Try pulling pipettes with a slightly lower resistance.

Too much negative pressure applied during sealing, apply less (or try stopping applying positive pressure when close to the cell and allow the cell to seal itself).

Problem 5: Difficulty opening the cell

The seal is lost as you open the cell (step 24).

Potential solution

Try using less negative pressure to open the cell.

If this happens systematically, it may indicate a problem with slice health, or your solutions. Check slice health. If your slice is unhealthy, discard it and change to another slice.

If your slice is healthy, your solutions may be the problem. Try patching the cells with another internal solution if you have one available.

If your internal solution is fine (changing internal does not help with patching), check the osmolarity of your external solutions.

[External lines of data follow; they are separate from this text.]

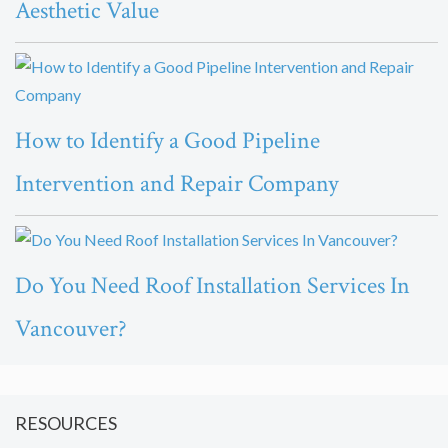
Aesthetic Value
How to Identify a Good Pipeline
Intervention and Repair Company
Do You Need Roof Installation Services In
Vancouver?
RESOURCES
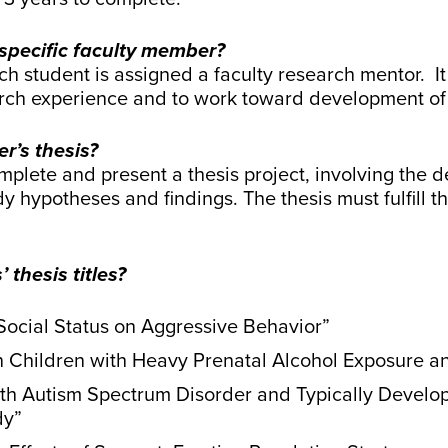
 specific faculty member?
h student is assigned a faculty research mentor. It 
arch experience and to work toward development of 
r’s thesis?
mplete and present a thesis project, involving the de
dy hypotheses and findings. The thesis must fulfill 
thesis titles?
 Social Status on Aggressive Behavior”
 in Children with Heavy Prenatal Alcohol Exposure
with Autism Spectrum Disorder and Typically Develo
dy”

Problem 6: The flow through the gravity-fed perfusion stops

The flow rate is significantly decreased or stops (step 28).

Potential solution

There may be bubbles in the line. Make sure that you prime the lines before you start your patching day (run the solution through until bubbles are gone). Clear any bubbles that appear during the day.

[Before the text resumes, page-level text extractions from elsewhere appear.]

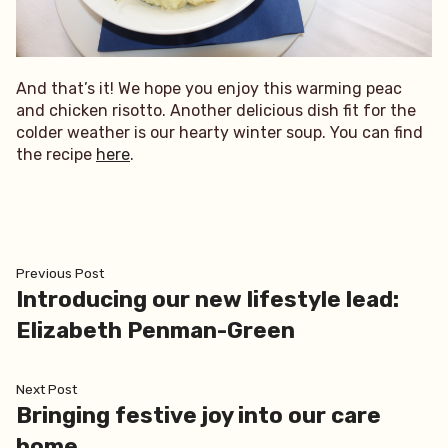
And that’s it! We hope you enjoy this warming peac
and chicken risotto. Another delicious dish fit for the
colder weather is our hearty winter soup. You can find
the recipe
here
.
Post
Previous
Previous Post
post:
Introducing our new lifestyle lead:
navigation
Elizabeth Penman-Green
Next
Next Post
post:
Bringing festive joy into our care
home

There may be bacteria growing in the lines, as all solutions flowing through the lines contain glucose. Flush the lines with bleach and wash with distilled water.

Problem 7: MACS columns are blocked during myelin retrieval or OPC sort

The tissue suspension does not flow through the columns (steps 58 and 59).

Potential solution

Add DNase (0.04 mg/ml) to the 0.5% BSA MACS buffer.

Resource availability

Lead contact

Further information and requests for resources and reagents should be directed to and will be fulfilled by the lead contact, Ragnhildur Thóra Káradóttir (rk385@cam.ac.uk).

Materials availability

This study did not generate new reagents.

Data and code availability

This study did not generate new data nor code, but Matlab scripts to measure R_s, C_m and R_m and voltage-gated Na⁺ currents are available upon request.